Determine how many lines in the listing hold "will" and give only that number.
+--
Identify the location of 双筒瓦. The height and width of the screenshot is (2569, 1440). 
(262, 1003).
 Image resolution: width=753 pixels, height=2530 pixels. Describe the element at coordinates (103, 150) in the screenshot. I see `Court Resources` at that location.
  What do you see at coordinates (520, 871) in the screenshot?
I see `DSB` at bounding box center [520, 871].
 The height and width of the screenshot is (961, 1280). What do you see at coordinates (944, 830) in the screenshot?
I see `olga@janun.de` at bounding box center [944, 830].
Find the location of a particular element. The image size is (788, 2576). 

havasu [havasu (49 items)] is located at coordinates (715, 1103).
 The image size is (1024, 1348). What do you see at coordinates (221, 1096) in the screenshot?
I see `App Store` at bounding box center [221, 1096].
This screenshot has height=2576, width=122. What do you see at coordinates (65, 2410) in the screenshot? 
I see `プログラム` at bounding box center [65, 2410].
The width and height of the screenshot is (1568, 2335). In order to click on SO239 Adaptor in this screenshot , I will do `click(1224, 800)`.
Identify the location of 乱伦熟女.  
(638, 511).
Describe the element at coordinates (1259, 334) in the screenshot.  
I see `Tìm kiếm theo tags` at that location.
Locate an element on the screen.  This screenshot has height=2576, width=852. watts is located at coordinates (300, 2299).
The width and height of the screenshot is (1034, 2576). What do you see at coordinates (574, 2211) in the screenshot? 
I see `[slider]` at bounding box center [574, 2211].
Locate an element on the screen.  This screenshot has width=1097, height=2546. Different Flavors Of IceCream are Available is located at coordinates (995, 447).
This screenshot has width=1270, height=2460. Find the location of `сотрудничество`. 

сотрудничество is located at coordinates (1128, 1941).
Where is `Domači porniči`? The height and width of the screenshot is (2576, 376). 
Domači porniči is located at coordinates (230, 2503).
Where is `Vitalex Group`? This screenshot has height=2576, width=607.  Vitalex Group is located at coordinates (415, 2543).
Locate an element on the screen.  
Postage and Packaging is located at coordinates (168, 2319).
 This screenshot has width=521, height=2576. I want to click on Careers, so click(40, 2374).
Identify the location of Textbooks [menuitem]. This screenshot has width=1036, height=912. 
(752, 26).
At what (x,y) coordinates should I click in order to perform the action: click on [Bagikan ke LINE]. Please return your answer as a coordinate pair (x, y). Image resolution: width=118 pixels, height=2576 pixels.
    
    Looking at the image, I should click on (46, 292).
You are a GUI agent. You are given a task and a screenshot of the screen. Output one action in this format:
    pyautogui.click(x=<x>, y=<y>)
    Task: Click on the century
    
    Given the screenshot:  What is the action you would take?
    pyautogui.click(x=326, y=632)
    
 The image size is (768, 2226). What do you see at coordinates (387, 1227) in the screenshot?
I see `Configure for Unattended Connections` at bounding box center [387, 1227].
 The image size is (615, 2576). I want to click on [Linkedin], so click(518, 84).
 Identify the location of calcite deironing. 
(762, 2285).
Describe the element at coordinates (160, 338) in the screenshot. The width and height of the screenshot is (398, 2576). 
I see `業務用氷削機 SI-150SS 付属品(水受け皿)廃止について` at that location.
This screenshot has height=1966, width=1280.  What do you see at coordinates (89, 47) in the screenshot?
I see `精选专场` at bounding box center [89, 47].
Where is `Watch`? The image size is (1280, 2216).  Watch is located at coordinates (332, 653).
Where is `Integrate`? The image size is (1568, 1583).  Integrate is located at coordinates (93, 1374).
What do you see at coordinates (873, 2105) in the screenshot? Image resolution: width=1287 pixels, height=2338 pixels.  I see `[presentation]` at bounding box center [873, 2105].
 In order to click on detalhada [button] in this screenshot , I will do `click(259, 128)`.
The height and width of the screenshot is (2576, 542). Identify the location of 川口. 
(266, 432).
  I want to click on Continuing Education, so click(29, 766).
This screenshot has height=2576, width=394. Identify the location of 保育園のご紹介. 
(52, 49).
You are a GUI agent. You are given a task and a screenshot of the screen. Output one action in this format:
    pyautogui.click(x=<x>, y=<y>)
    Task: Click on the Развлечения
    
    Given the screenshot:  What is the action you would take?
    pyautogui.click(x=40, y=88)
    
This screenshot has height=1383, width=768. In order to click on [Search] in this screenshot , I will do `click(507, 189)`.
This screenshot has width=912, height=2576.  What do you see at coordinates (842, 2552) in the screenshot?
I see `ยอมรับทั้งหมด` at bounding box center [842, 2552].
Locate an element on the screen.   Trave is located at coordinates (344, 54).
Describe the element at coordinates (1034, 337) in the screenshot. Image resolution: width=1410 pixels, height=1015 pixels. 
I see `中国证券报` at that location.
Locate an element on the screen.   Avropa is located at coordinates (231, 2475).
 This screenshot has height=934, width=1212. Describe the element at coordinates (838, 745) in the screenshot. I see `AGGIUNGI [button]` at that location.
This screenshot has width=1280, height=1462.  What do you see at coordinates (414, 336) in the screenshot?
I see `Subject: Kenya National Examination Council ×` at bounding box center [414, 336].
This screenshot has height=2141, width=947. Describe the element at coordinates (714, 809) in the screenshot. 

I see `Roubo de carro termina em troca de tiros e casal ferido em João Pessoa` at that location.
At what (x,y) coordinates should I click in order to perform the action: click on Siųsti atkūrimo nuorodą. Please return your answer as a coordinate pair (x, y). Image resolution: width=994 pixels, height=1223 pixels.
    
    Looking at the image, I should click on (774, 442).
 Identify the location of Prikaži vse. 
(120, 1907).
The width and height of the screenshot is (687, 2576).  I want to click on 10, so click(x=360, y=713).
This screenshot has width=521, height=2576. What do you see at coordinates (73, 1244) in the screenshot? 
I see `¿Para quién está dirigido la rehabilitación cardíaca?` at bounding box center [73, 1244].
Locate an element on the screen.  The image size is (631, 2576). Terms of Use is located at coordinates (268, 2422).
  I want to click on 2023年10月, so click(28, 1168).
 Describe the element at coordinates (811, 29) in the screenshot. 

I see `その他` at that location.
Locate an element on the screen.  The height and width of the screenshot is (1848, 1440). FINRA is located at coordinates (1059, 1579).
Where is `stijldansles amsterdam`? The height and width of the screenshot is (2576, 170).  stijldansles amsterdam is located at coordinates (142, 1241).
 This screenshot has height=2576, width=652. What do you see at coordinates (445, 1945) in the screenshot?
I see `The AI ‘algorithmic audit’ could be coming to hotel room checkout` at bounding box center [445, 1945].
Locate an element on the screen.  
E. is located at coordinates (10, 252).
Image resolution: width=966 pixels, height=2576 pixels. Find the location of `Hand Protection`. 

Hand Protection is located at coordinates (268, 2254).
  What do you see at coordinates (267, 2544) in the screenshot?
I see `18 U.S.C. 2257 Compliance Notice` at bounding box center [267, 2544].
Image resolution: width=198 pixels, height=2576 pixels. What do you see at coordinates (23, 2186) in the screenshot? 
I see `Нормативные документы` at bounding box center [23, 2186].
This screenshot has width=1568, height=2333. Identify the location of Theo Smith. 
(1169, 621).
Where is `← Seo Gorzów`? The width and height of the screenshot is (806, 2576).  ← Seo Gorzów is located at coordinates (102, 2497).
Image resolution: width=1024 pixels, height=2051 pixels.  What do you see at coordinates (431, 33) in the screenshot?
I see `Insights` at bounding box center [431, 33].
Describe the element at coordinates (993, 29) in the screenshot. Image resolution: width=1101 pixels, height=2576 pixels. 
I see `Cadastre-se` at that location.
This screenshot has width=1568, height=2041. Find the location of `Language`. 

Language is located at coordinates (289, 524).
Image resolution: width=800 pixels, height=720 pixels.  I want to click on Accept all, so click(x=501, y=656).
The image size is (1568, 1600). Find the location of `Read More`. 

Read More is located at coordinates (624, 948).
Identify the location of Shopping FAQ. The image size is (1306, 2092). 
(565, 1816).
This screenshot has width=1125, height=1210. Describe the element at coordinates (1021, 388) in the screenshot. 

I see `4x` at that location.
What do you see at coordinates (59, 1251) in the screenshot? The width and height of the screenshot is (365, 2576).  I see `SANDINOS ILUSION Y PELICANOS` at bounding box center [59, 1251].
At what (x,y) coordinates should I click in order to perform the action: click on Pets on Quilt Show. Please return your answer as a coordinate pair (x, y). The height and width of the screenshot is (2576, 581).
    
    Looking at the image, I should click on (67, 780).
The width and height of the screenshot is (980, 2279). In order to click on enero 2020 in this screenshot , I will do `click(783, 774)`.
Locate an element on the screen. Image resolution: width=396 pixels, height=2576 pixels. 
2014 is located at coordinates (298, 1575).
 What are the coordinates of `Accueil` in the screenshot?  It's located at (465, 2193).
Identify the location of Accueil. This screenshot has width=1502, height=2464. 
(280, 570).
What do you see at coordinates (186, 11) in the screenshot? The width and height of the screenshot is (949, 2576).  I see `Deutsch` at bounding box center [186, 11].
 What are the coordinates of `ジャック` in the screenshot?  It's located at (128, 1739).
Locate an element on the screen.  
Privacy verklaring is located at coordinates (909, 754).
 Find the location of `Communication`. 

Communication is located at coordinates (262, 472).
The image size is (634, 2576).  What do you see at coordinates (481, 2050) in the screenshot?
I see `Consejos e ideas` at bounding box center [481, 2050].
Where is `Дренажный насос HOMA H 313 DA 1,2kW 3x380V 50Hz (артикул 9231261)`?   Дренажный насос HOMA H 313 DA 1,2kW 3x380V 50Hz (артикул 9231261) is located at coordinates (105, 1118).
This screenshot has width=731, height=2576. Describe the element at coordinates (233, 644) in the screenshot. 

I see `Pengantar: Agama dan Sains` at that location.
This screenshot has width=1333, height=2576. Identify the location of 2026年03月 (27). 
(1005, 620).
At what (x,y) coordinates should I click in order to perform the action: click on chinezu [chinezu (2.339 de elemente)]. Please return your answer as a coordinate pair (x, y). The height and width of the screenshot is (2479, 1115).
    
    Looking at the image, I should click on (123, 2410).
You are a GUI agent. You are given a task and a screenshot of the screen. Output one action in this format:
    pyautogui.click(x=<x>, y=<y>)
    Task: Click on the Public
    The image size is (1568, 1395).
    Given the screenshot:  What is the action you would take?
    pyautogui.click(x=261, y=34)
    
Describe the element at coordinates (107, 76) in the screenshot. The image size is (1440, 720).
+--
[Output of the task]
4